### Entries provided
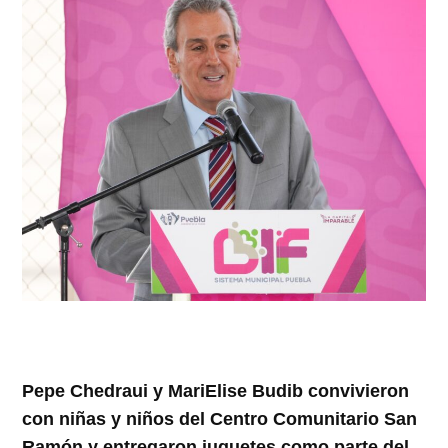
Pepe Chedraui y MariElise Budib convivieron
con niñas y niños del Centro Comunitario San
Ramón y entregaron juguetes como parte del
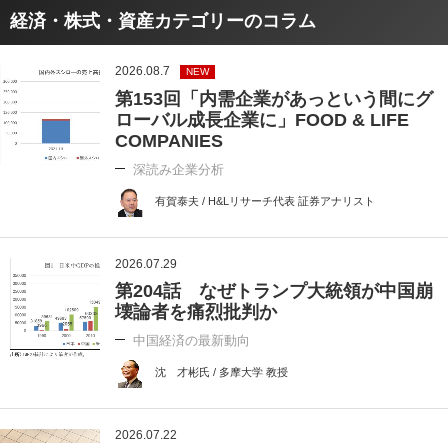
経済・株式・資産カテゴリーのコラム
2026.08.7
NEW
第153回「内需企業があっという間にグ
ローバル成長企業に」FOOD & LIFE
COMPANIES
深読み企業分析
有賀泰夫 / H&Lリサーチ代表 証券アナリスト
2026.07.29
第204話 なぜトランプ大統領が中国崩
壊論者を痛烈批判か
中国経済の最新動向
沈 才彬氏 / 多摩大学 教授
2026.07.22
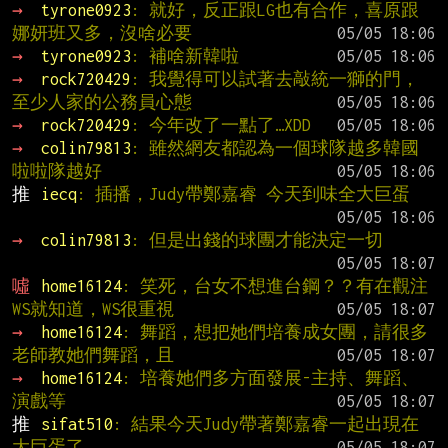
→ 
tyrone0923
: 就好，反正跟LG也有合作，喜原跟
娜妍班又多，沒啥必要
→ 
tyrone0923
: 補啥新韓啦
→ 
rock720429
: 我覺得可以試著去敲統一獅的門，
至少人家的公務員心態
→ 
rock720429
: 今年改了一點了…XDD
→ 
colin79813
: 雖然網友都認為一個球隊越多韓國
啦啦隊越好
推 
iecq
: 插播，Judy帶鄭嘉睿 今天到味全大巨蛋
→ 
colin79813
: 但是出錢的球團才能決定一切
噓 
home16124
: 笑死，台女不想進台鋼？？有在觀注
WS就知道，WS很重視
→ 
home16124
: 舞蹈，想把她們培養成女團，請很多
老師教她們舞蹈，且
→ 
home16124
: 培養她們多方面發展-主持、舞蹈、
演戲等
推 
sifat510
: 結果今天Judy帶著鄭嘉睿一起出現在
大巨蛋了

--

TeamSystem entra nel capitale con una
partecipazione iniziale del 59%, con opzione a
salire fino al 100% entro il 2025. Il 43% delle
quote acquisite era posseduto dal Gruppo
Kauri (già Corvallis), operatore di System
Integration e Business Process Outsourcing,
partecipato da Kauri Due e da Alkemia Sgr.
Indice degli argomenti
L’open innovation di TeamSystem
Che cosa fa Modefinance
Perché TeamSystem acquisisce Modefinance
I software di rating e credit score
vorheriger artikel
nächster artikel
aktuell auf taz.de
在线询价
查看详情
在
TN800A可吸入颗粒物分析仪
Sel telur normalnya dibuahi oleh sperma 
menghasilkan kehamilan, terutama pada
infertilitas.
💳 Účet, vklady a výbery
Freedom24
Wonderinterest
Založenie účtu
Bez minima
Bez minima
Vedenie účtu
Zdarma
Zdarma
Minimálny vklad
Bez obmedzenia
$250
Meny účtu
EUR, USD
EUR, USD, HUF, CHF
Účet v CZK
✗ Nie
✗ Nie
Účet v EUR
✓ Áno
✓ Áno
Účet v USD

...

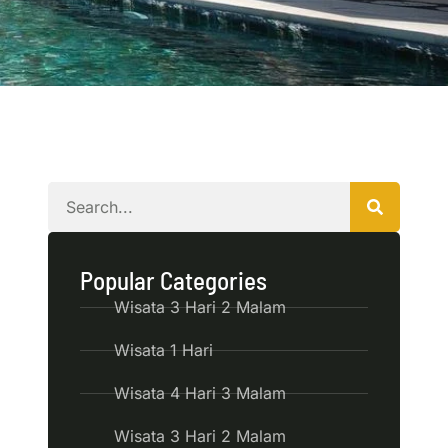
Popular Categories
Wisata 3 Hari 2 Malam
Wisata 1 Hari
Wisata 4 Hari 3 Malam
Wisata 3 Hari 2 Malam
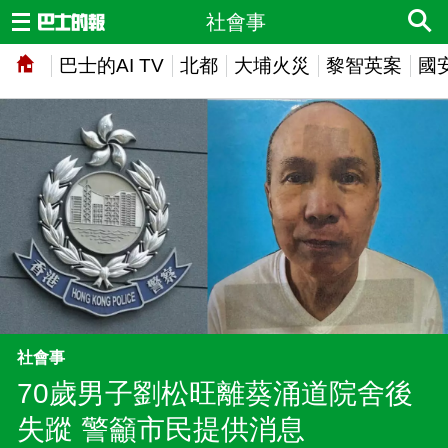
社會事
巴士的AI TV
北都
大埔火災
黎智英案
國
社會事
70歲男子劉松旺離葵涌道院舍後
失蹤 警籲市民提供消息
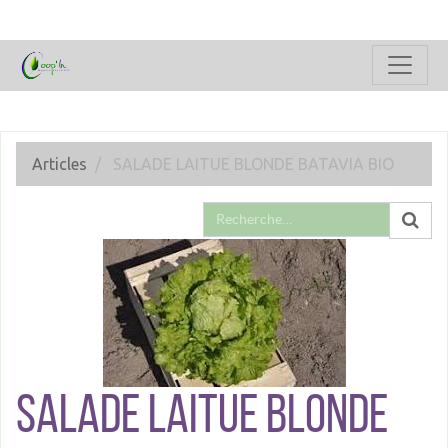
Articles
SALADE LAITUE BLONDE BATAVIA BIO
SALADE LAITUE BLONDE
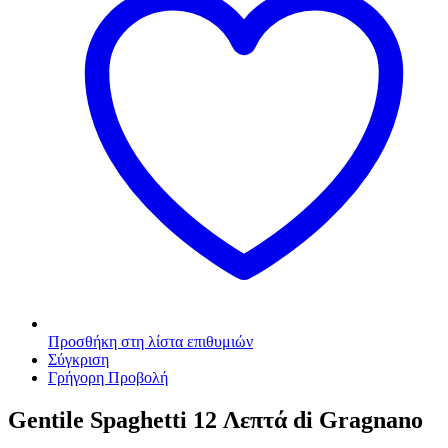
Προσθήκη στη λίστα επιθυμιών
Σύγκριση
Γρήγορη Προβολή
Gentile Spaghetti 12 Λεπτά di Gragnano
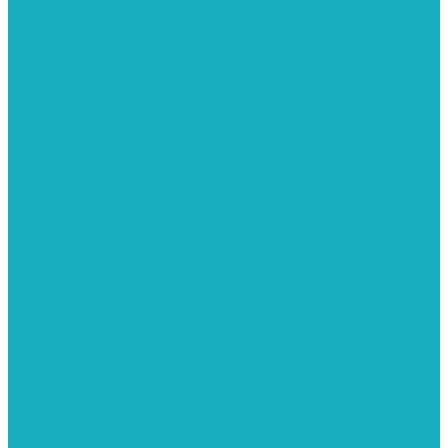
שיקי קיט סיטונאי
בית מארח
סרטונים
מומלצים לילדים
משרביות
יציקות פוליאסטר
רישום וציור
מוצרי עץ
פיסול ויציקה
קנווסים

### Assigned task
Each line in the listing where the word "BLONDE" is found is to be copied.

### Completed exercise
SALADE LAITUE BLONDE BATAVIA BIO
SALADE LAITUE BLONDE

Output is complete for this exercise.